2014 with 95k miles. I replaced the nox2 sensor to fix a code. It was great for 30 miles and then it started the countdown. It also now has p249e and p22ee. I’ve topped off the DEF tank, have done a service regen, and driven 90 miles at 80mph. I have torque pro and biscan and it shows soot at 0-3g and nox1 to nox2 is about a 40% reduction with my foot on the pedal (nox1:450-500 and nox2: 250-300). I do find it odd that neither sensor ever drops below 199 ppm. I’m hoping I’m missing something simple. Is there something else that needs to be reset? It seems like the pump/ injector must be working for there to be a drop like that. Is there any other useful information I can get from the scan tools? I’m stumped!


----------



## dmusselm (Jan 21, 2021)

also, torque pro shows these tests as failed. I’m guessing that’s a torque pro bug that is misinterpreting those 16bit minimum values? Or is this a giant clue..


----------



## Detrious (Jul 5, 2017)

So it is doing something if you have some NOx drop between sensor 1 and 2. I'm not sure what % drop is normal as it isn't a % that is required, only that the NOx 2 reading be lower than whatever threshold the EPA says this engine at this speed with this HP rating etc etc etc. That being said I have seen systems on Detroit engines read 98% efficient at reducing NOx so it is possible to get close to 100%. Since it is doing some kind of work, and since you said you have topped off the system with fresh DEF (how much did you add?) I am wondering if your DEF injector is partially clogged. If you've ever done an oil change on this car it is just about a foot behind the oil drain plug, there's a hose that runs to it on the exhaust pipe. I've seen them clog up on larger engines and cause issues. If you decide to check you can take that injector off and look at the tip see if there is any dried white material. Usually it dries in clumps and will almost look like chalk. Look in the hole in the pipe too for any dried DEF. If there is any clean it with warm water and put it back together then see what you get on your NOx readings.

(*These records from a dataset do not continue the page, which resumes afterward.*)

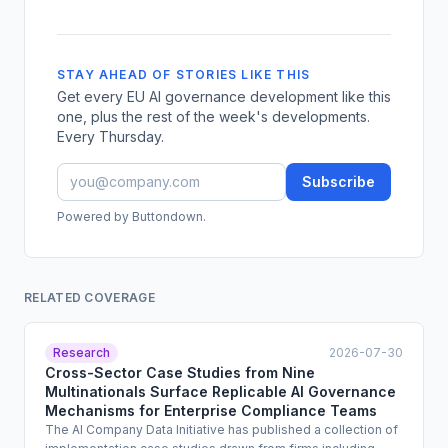
STAY AHEAD OF STORIES LIKE THIS
Get every EU AI governance development like this
one, plus the rest of the week's developments.
Every Thursday.
Subscribe
Powered by Buttondown.
RELATED COVERAGE
Research
2026-07-30
Cross-Sector Case Studies from Nine
Multinationals Surface Replicable AI Governance
Mechanisms for Enterprise Compliance Teams
The AI Company Data Initiative has published a collection of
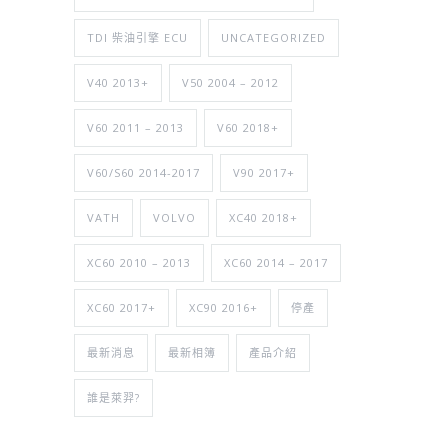
TDI 柴油引擎 ECU
UNCATEGORIZED
V40 2013+
V50 2004 – 2012
V60 2011 – 2013
V60 2018+
V60/S60 2014-2017
V90 2017+
VATH
VOLVO
XC40 2018+
XC60 2010 – 2013
XC60 2014 – 2017
XC60 2017+
XC90 2016+
停產
最新消息
最新相簿
產品介紹
誰是萊羿?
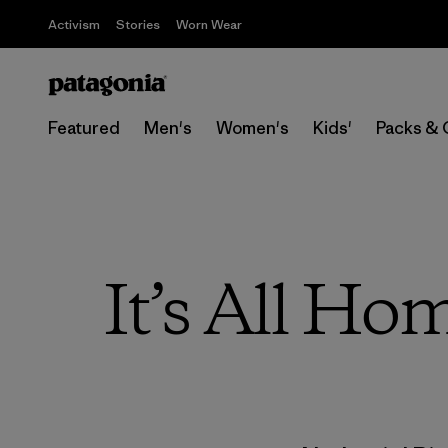
Activism
Stories
Worn Wear
Featured
Men's
Women's
Kids'
Packs & 
It’s All Ho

Also, using BiScan or Gretio apps you can reset NOx data for when you need to change sensors. I don't know if that is absolutely required to do or not though.


----------



## dmusselm (Jan 21, 2021)

Awesome advice. I will do that first thing tomorrow. Thanks.


----------



## dmusselm (Jan 21, 2021)

Not sure what did it. I drove 100 highway miles with countdown going and the light wouldn’t turn off. Then I did a service regen, topped off DEF, fresh fuel, reset all the sensors, cleaned injector. I was 60 miles and 3 trips into being limited at 65 mph when the light turned off.


----------



## Detrious (Jul 5, 2017)

How did the injector look? Any deposits?


----------



## dmusselm (Jan 21, 2021)

Detrious said:


> How did the injector look? Any deposits?


No it wasn’t bad at all. And none of the sensor data seemed to change. I don’t know what “resetting nox sensor” does but I’m half convinced that’s all I needed to do.


----------